The term CPG in a broad sense, denotes any network within the CNS that coordinates a motor behavior or a part thereof. Viewed from this perspective, it is the entire inventory of CPGs that forms the motor infrastructure of a species or an individual. The simplest case can be represented by the family of withdrawal reflexes that removes the body surface from an irritant. Such reflex responses, finely tuned by sensory experience during the neonatal period, are determined by a set of spinal interneurons. More complex CPGs include those that coordinate swallowing, coughing, or sneezing — they generate a standard pattern that requires timing at the millisecond level, the activation of different muscles in a precise and sequential manner.

CPGs that control rhythmic behaviors like breathing, chewing, and locomotion generate rhythmic neural activity over an extended period. In locomotion, for example, hundreds of muscles are coordinated with precise timing. In all vertebrates, the CPGs for locomotion are located in the spinal cord and are controlled by descending inputs from specific locomotor command regions in the brainstem. A somewhat more complex neural organization is that formed by the motor representation underlying saccadic eye movements. This representation is located in the superior colliculus (tectum), and a brief intense burst of activity in different locations within the collicular map releases a saccadic eye movement in a given direction and amplitude.

Motor programs also underlie the expression of emotions, as first pointed out by Darwin (1872). Humans express several specific forms of emotions. Some, for example smiling, involve only facial muscles, whereas others, crying and laughing, also recruit the respiratory system. Some of these motor programs, such as that underlying crying, are known to be generated by brain stem circuits, and it is likely that other emotional behaviors are similarly activated—stimulation of the central nucleus of the amygdala, for instance, elicits the expression of fear. In mammals and birds, warning calls and other innate signals can be elicited by stimulation of the periaqueductal gray region of the midbrain. Finally, different patterns of goal-directed behavior can be triggered by stimulation of hypothalamic structures. These behaviors include attack (sham rage), sexual behavior, and the search for water. In these cases, a sequence of motor programs becomes activated, and the resulting motor acts are adapted well to the surrounding world.

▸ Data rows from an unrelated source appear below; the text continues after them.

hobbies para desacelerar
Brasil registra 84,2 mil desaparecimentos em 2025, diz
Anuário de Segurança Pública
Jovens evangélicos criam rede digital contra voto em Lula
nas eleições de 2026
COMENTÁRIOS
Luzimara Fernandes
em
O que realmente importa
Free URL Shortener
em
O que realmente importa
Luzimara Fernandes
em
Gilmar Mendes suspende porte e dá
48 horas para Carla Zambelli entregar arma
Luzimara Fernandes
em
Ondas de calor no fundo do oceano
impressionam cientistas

Strikingly, a large part of the standard motor repertoire can be generated spontaneously in animals that lack their cerebral cortex but have the basal ganglia and other parts of the forebrain intact. Decorticate cats walk around, display sham rage, and may even attack other cats. Seemingly, they get hungry, search for food and eat, and can even recall from previous experience the location of the food. These classic experiments tell us that different patterns of behavior can be initiated and coordinated with the help of the remaining forebrain structures, among which the basal ganglia are particularly important for the control and coordination of the different CPGs. But, if the lesions include the basal ganglia, the behavior is fundamentally different, lacking the adaptive component, although individual CPGs can still be activated by appropriate stimuli.

 

Modular Design of CPGs

Mammals can walk, trot, and gallop and sometimes employ a variety of other gaits, revealing several different strategies of coordination. Each limb is controlled by a separate spinal CPG network that provides a standard pattern of activation of the muscles of that limb. Each limb CPG is thus part of a system of interacting limb CPGs that can be coupled in a few stable modes, alternation or in-phase coordination, as in a walk or a gallop, respectively. Each limb CPG can also be used in isolation or in combination, as in a circus dog walking on its hindlimbs or a human walking or running.